Robby loved showing his daddy around the animal park. He introduced Scott to his favorite little goats, and even scared his daddy when he fearlessly approached the large camel. Robby was in his element!
When the announcement came that the tractor was loading for the wagon ride, Robby took off running. The wagon ride is one of his favorite activities at the park. Since they offer rides every hour, we often take several rides during our visit. It was a short but extremely bumpy trip down to the pond in order to feed the fish and ducks.
As we were arriving at the pond I was hoping that we wouldn't see the duck with the leg injury. Several visits ago Robby spotted a duck that was having trouble walking. His left leg was hurt, and Robby was extremely worried. He spoke to every zoo worker about the duck, concerned that the duck was hurting and worried that he couldn't run and play. I heard about the duck for weeks after that visit.
Robby is sensitive to people and animals in distress. In that way, I think that Scott and I have been doing something right in the way that we are raising him. He thinks about others, and for that I am proud!
Unfortunately, sometimes his concern morphs into fretting and obsession. This was the case with the hurt duck. He has looked for the duck on each subsequent visit, verifying that he was indeed getting better. He even offered the services of my prosthetist to the zoo keepers, assuring them that "Mr. Elliot can make the duckie a brand new leg so he doesn't hurt and he can walk."
The trip to Ohio and the subsequent heat has kept us from our animal park for several weeks. Enough time passed and the topic of the hurt duck has finally been put to rest. That is, until the wagon pulled up and the gimpy little duck waddled right in front of Robby.

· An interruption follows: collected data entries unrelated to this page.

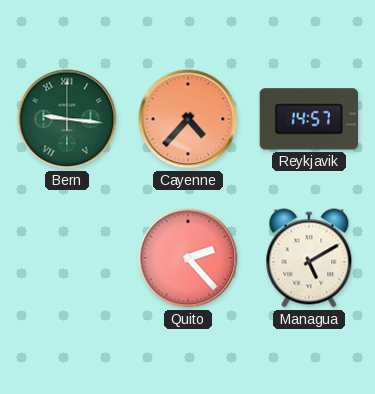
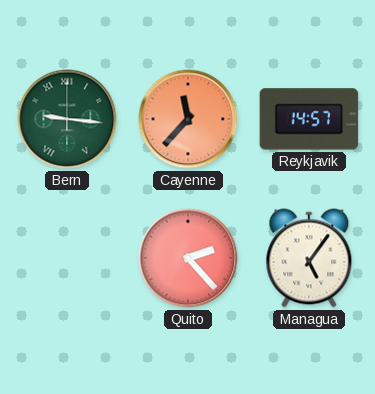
Cayenne: 4:37 -> 11:37
Managua: 5:10 -> 5:06
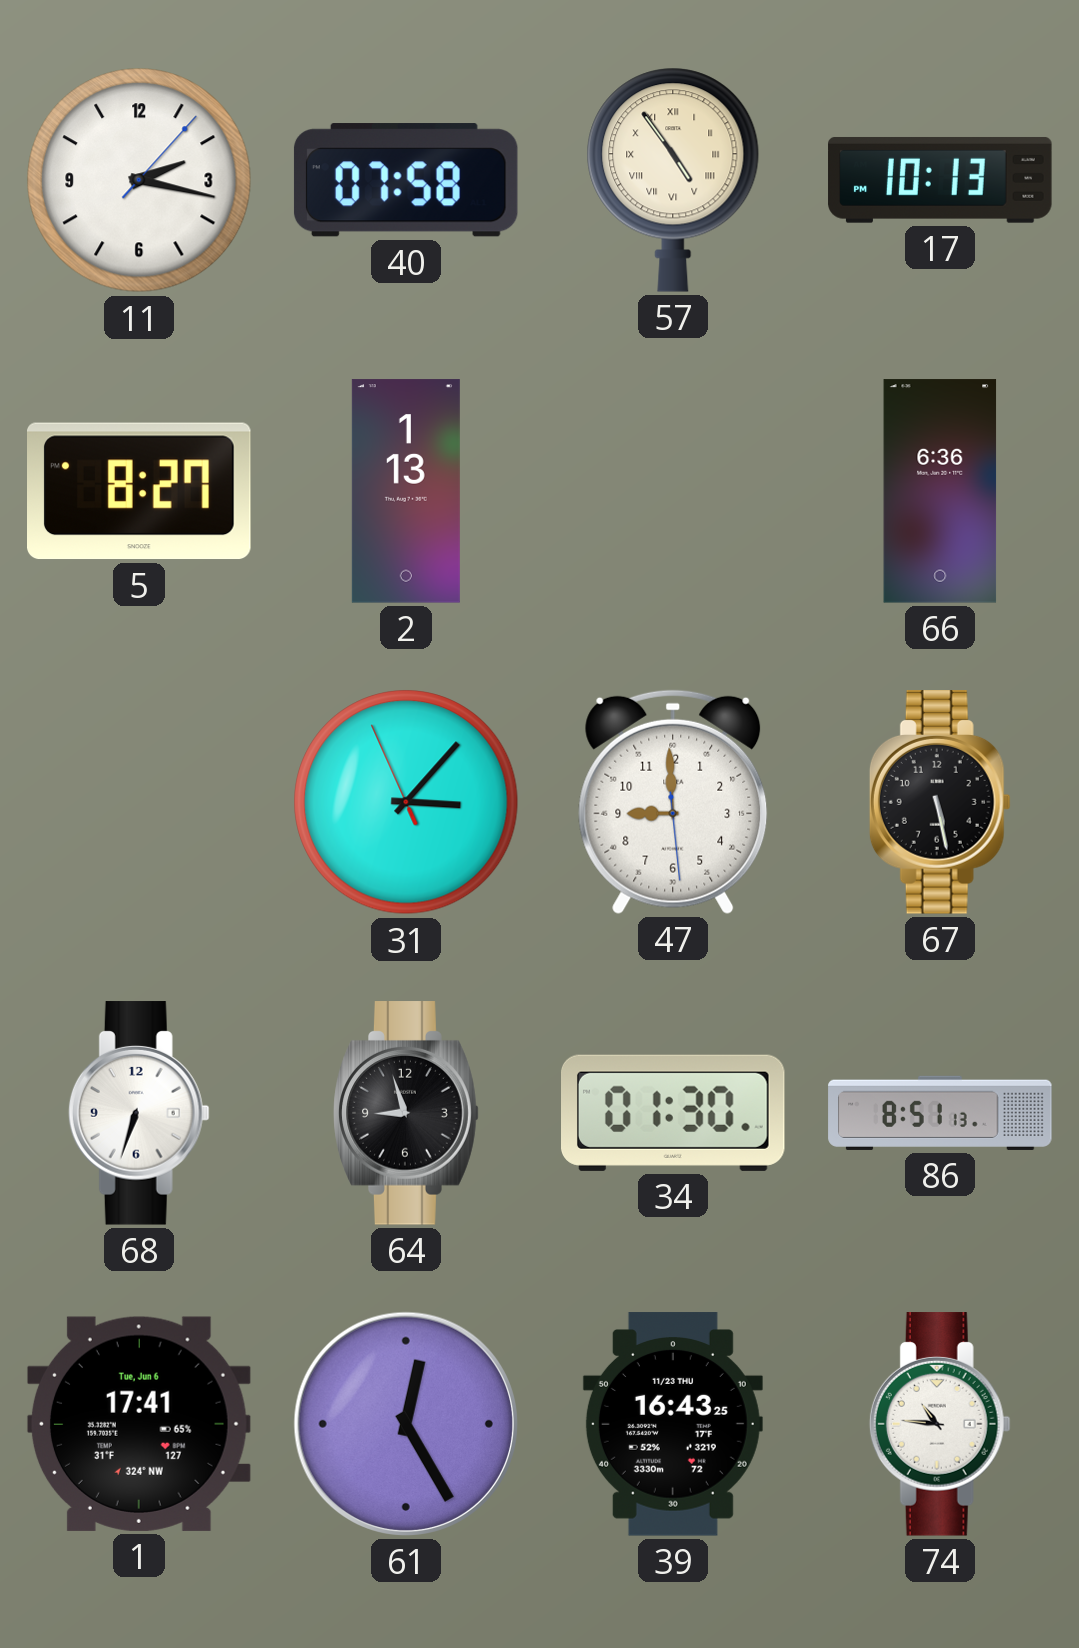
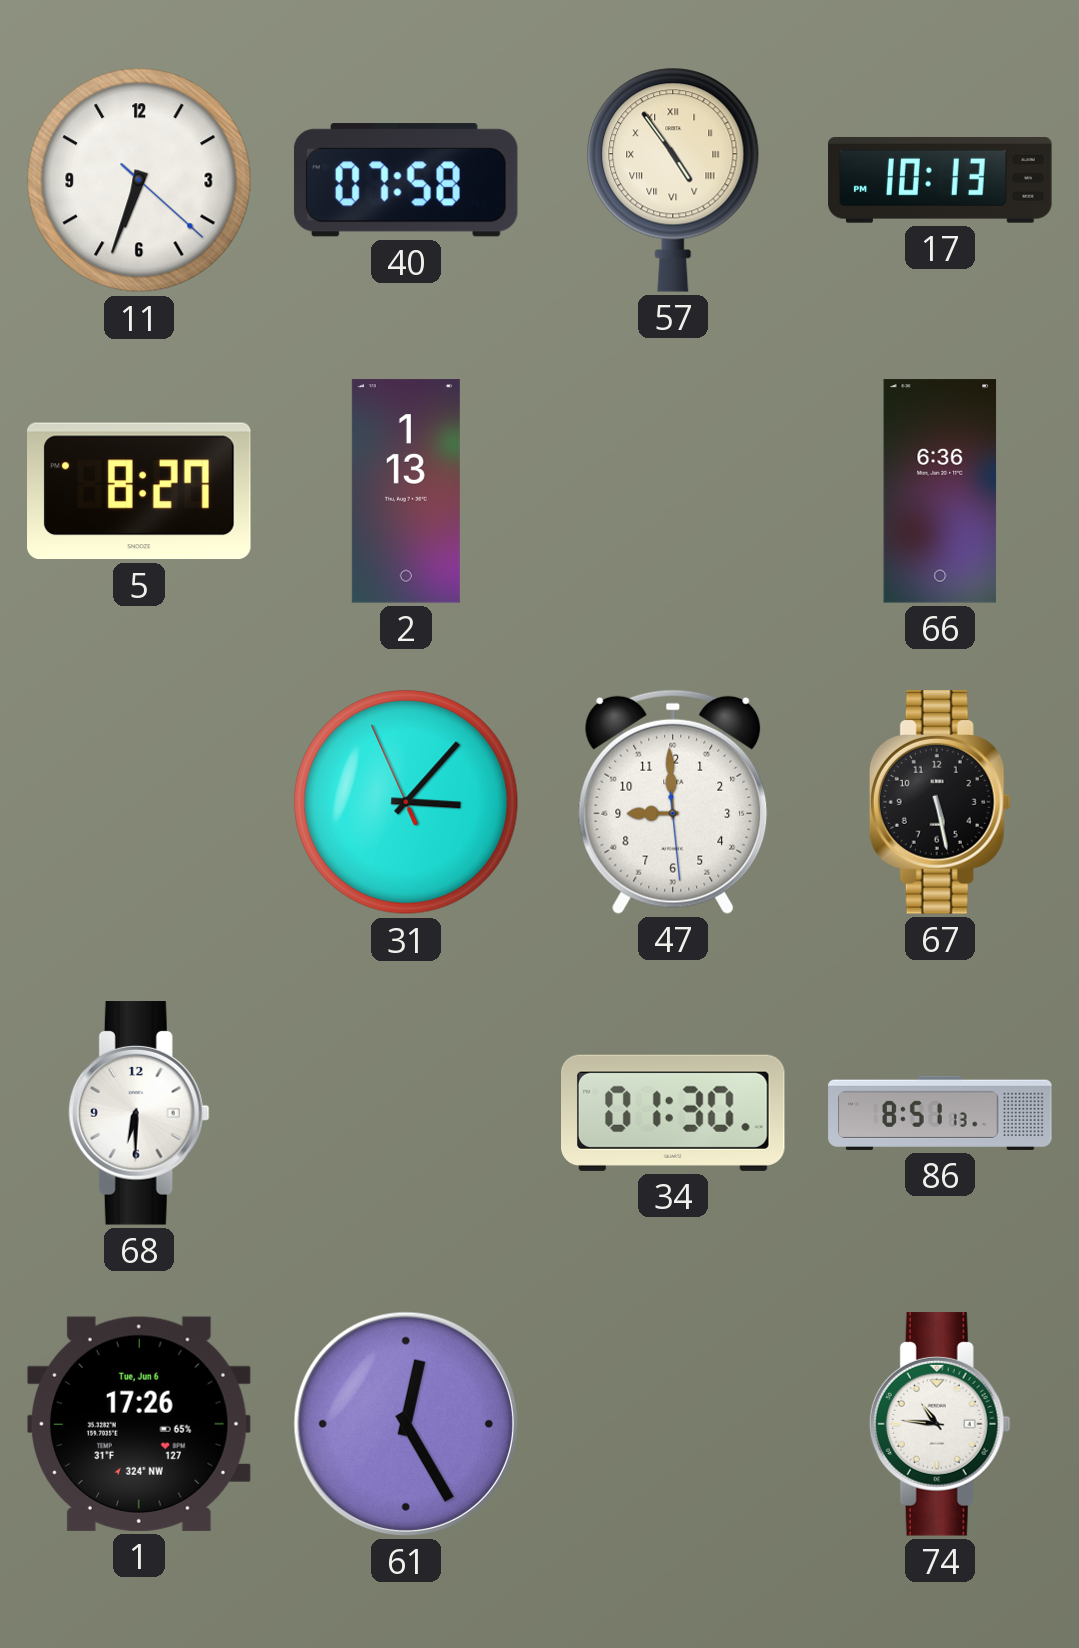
11: 2:17 -> 6:33
68: 6:33 -> 6:30
64: 8:57 -> none
1: 17:41 -> 17:26
39: 16:43 -> none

The tractor driver, who has been a sounding board for Robby's duck concerns on more than one occasion, immediately noticed. She tried to redirect his attention, but it was too late. My little duck lover began to barrage her, and anybody else who would listen, with questions about the water fowl's welfare.
It was explained, again, that the duck is not in pain. He walks with a limp but he is steadily putting more weight on the leg and is getting better. I had a "serious" conversation with Robby, telling him that Mommy walks with a limp sometimes but that Mommy is okay, and that the duckie is okay. Robby countered by reminding me that Mr. Elliot had to fix my leg, and that he needs to fix the duckie's leg.
So, I did what any good Mommy would do in my situation. I lied. I feigned a phone call to "Mr. Elliot" asking him to fix the duckie's leg. The weight of the world evaporated from Robby's face when I told him the good news- Elliot said that he would fix the duckie's leg and to stop worrying.
I am pleased that Robby has developed a strong sense of empathy. He is growing into a smart and sensitive little boy, and I could not be more proud to call him my son. Of course, I realize I could be writing an entirely different kind of blog after our next trip to the animal park, especially if the duck hasn't completely healed. For now, he is satisfied that the duck will be okay, and I am happy that I don't have to face the constant questions. I'll worry about the rest later.